Normalmente inizio le mie conversazioni parlando del petrolio: mi sono reso conto però che, da qualche tempo, l’interesse, in particolare degli studenti ai quali mi dedico da alcuni anni, è più rivolto alle prospettive future: il petrolio è presente e passato. Evidentemente si inizia, nei giovani, ad averne consapevolezza. E questo è positivo.
Gli idrocarburi liquidi, sono stati, per un secolo e mezzo, l’asse portante del processo evolutivo dell’uomo, sostituendo altre forme di energia di tipo fossile per la facilità d’uso, la grande disponibilità ed il basso costo. Anche oggi, col greggio ad oltre 100 dollari al barile, circa 0.50 euro al litro! un terzo di una bottiglia di acqua minerale, è pur sempre una fonte di energia a basso costo tant’è che non si fa assolutamente nulla per risparmiarla o attivare un processo serio ed a lungo termine, per sostituirla in maniera sostenibile. Inutile dire che lo Stato, che affonda le sue mani rapaci su questa fonte inesauribile di risorse finanziarie (c.a. il 65% di tasse e balzelli vari, dette accise, ancora in essere oltre alle tasse, come la guerra di Etiopia, Vaiont, Belice (che insieme ammontano a oltre il 20 centesimi di euro) e altro, non ha un reale interesse a sostituirla.
Le varie soluzioni alternative, eolico, solare, biomasse ecc. sono indubbiamente valide ma solo localmente ed adempiono la funzione di un tentativo di risparmio energetico, comunque auspicabile; il loro impiego comporta alti costi di installazione e di gestione, che solo le industrie possono affrontare, per non parlare dell’impatto ambientale e la disponibilità di grandi superfici e tanto vento non sempre presenti in Italia. I carburanti biologici saranno sì interessanti, ma l’Italia non dispone di vaste coltivazioni di mais, canna da zucchero come negli USA o il Brasile per poter immettere sul mercato quantità tali di prodotto ecologico finito per soddisfare la richiesta dei mezzi di locomozione. Incidentalmente i carburanti “ecologici” non sostituiscono quelli fossili ma li integrano. Altro settore trascurato è la ricerca di materiali alternativi a quelli prodotti con il petrolio ed il gas, come quasi tutta l’oggettistica di plastica, tubazioni, fertilizzanti e mille altre cose di uso comune di cui non tutti sanno che derivano dagli idrocarburi.

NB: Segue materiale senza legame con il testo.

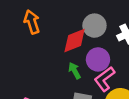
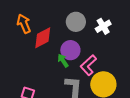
red diamond: (75, 40) -> (43, 38), moved
purple circle: (98, 59) -> (70, 50), moved

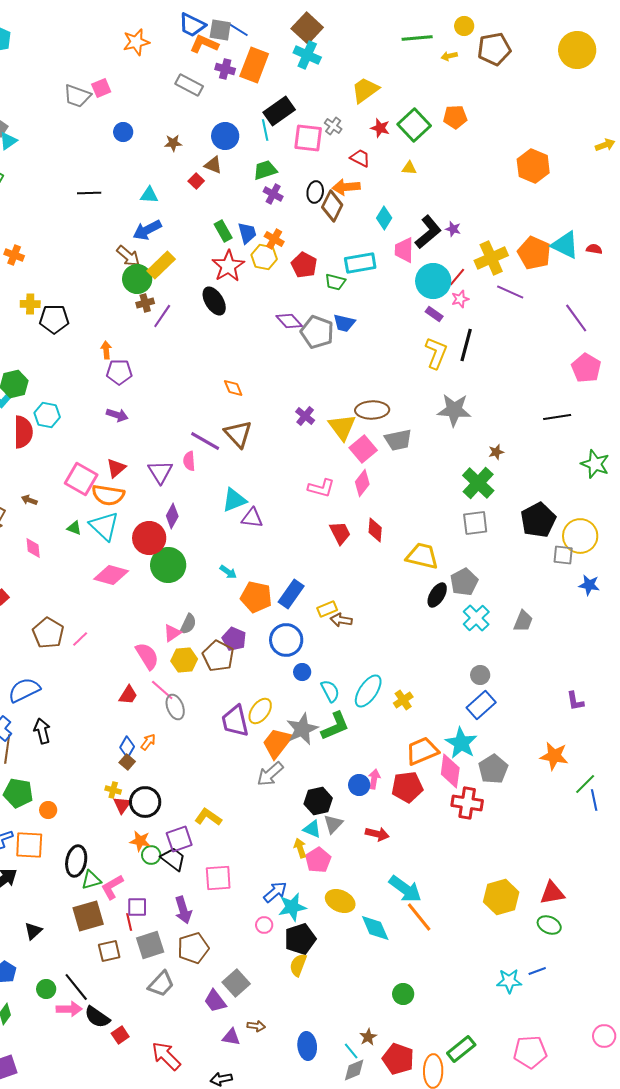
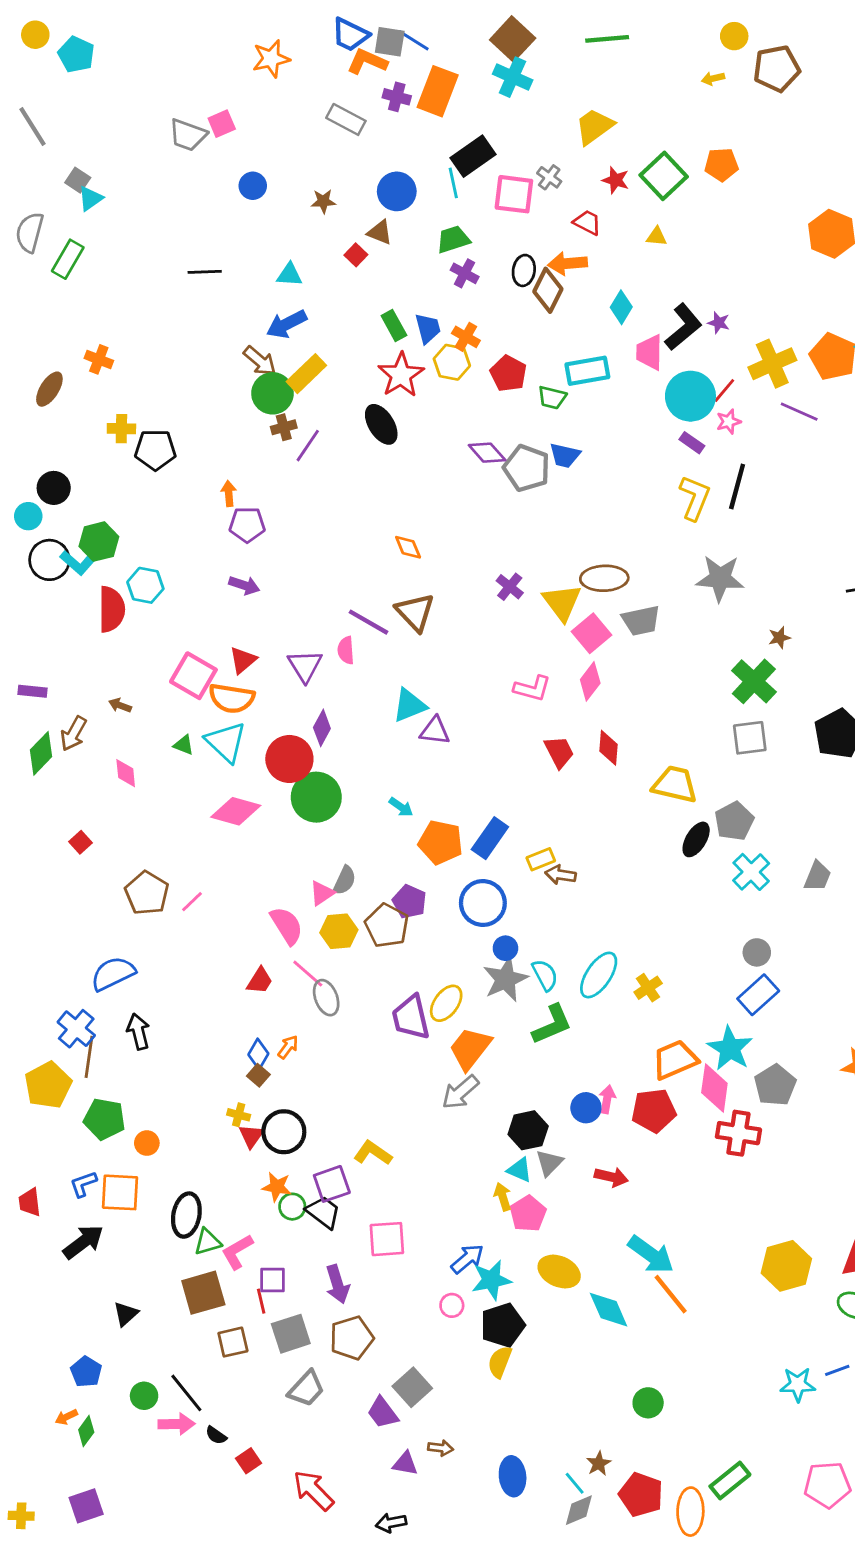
green line: (417, 38) -> (607, 39), moved
gray star: (302, 729) -> (505, 979), moved
black semicircle: (97, 1017) -> (216, 1435), size x0.6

Il sole: è vero, ne abbiamo tanto! Ma il costo di un pannello fotovoltaico per una casa di normali dimensioni è ancora un’enormità ed il rendimento è scarso! Scellerate decisioni prese a suo tempo ed ancor più scelleratamente sostenute da certe attuali miopi forze politiche, ci impediscono di utilizzare il nucleare UNICA vera risorsa energetica a basso costo che ci consentirebbe di fornire energia elettrica e di fabbricare gratis l’Idrogeno, l’unico carburante del futuro. Le duecento e passa centrali nucleari presenti in Europa da cui attingiamo energia a piene mani e a caro prezzo, non sono sufficienti a garantirci la sicurezza operativa degli impianti e la continua fornitura di energia alla rete.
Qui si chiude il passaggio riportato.